Print the data below exactly, but only the lines from the one containing "Localización" down to the one containing "Hidrolavadoras", inclusive.

Extracted page text data
--

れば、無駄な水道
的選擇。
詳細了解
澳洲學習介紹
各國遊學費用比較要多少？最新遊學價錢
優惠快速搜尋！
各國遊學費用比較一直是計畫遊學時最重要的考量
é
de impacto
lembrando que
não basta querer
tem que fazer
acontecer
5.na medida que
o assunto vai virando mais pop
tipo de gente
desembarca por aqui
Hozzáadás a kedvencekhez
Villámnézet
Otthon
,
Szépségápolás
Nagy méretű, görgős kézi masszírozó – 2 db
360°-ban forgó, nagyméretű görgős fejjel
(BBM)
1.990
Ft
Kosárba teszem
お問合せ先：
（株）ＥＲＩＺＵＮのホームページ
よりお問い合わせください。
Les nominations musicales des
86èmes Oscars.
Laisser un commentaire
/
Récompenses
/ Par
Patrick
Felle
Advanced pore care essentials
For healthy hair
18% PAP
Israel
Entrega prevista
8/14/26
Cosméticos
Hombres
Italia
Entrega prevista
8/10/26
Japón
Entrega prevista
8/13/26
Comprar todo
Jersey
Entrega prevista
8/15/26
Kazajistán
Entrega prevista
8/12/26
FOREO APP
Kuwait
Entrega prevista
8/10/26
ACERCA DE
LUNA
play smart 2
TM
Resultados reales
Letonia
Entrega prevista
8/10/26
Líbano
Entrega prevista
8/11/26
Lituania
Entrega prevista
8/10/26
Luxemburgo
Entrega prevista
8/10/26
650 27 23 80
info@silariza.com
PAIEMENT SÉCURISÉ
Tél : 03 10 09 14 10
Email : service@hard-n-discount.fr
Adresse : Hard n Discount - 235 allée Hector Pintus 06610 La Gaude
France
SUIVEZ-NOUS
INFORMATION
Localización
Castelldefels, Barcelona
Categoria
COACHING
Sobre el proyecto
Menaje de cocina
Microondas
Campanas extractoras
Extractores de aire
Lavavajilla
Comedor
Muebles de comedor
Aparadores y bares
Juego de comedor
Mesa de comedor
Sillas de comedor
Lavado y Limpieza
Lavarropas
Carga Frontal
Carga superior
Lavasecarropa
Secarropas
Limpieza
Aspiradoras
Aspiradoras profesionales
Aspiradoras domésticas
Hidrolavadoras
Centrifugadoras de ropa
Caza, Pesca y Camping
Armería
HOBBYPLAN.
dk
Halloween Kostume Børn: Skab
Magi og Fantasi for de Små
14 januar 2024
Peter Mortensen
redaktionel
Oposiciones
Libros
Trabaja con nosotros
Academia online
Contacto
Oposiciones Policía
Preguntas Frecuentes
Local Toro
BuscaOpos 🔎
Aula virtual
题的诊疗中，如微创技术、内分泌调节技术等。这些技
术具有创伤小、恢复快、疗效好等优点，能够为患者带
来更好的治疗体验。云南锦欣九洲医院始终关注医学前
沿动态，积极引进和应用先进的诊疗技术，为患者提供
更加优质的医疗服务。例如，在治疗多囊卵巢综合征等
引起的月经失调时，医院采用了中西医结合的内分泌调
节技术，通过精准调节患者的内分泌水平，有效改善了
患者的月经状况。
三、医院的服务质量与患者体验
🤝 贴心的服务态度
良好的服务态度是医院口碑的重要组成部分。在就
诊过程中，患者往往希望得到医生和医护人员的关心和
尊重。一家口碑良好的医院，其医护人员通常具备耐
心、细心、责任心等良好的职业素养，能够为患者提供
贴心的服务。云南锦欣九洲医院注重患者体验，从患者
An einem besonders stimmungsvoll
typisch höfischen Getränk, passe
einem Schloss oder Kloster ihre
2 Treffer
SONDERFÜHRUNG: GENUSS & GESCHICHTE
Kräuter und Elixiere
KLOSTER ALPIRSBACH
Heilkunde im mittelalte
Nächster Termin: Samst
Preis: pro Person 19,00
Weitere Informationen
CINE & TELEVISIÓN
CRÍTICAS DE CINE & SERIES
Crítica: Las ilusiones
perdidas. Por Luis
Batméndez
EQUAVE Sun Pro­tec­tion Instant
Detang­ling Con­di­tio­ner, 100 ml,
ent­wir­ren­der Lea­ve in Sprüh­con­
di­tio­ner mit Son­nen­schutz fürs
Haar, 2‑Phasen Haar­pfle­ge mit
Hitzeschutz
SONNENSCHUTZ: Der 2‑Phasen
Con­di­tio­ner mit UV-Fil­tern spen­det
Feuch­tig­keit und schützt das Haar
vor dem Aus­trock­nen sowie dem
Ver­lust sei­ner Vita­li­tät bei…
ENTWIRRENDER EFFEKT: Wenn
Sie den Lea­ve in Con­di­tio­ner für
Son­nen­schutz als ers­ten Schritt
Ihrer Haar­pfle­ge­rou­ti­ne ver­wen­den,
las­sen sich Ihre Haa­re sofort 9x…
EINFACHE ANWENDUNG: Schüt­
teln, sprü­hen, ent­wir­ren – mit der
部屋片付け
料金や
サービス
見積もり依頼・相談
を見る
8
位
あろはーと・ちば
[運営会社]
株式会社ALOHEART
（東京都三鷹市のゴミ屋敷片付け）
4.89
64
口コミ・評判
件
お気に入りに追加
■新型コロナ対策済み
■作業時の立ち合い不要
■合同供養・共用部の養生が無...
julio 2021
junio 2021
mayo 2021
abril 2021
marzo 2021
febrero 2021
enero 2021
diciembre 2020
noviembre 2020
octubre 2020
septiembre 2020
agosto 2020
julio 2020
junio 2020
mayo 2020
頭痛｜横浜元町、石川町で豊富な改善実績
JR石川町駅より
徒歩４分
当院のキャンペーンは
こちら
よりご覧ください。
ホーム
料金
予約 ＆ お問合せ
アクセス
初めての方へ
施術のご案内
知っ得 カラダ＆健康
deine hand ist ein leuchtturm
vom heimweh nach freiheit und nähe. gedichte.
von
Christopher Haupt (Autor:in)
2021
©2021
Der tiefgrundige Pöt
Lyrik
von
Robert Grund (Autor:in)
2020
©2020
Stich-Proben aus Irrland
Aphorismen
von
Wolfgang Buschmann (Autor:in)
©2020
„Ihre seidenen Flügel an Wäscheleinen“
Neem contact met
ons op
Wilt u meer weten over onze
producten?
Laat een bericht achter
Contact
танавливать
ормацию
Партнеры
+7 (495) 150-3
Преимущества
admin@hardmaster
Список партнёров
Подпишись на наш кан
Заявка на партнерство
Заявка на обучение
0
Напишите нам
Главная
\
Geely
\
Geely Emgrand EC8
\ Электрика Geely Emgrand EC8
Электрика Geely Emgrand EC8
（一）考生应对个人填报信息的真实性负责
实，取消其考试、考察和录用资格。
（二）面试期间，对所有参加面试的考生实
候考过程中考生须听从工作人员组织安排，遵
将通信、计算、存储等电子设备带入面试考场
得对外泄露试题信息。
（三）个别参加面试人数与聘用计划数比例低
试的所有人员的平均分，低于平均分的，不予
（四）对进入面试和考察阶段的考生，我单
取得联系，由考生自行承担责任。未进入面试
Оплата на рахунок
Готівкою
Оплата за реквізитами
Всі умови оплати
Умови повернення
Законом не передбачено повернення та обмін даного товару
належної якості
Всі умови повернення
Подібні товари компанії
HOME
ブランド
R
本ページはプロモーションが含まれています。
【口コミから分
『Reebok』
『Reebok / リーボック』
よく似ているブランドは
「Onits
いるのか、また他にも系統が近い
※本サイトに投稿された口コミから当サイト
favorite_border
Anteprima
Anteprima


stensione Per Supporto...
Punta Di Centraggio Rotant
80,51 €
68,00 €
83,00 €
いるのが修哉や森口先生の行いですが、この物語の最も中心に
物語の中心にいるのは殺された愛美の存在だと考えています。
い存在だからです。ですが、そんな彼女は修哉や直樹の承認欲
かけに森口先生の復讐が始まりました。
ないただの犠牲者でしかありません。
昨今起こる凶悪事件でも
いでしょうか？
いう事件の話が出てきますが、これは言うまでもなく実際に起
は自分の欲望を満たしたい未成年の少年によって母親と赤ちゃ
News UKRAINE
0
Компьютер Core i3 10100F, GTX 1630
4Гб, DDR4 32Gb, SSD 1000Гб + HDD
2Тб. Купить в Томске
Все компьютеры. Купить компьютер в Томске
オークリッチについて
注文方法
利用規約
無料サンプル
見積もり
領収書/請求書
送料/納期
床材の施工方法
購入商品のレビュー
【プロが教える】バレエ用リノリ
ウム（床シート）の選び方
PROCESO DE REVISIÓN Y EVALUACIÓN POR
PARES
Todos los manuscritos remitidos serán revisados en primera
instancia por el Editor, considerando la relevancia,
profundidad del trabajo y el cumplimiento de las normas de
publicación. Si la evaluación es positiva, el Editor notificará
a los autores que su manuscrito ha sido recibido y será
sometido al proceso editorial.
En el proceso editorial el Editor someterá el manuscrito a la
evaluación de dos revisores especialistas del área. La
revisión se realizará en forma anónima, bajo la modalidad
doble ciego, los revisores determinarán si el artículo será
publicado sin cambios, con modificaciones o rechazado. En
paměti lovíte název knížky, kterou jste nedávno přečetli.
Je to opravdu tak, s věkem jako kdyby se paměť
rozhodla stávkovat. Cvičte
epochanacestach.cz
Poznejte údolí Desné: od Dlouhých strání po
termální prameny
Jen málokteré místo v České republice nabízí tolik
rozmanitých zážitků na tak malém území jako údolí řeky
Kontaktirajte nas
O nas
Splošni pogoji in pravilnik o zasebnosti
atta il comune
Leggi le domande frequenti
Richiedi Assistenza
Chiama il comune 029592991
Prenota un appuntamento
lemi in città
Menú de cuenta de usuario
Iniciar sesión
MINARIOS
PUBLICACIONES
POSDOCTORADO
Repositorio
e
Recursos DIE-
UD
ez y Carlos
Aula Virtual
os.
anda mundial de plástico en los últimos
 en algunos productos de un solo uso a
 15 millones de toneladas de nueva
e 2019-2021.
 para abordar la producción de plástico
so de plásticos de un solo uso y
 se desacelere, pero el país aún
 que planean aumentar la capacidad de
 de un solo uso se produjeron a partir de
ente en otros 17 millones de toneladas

--

(Exercise answer):
Localización
Castelldefels, Barcelona
Categoria
COACHING
Sobre el proyecto
Menaje de cocina
Microondas
Campanas extractoras
Extractores de aire
Lavavajilla
Comedor
Muebles de comedor
Aparadores y bares
Juego de comedor
Mesa de comedor
Sillas de comedor
Lavado y Limpieza
Lavarropas
Carga Frontal
Carga superior
Lavasecarropa
Secarropas
Limpieza
Aspiradoras
Aspiradoras profesionales
Aspiradoras domésticas
Hidrolavadoras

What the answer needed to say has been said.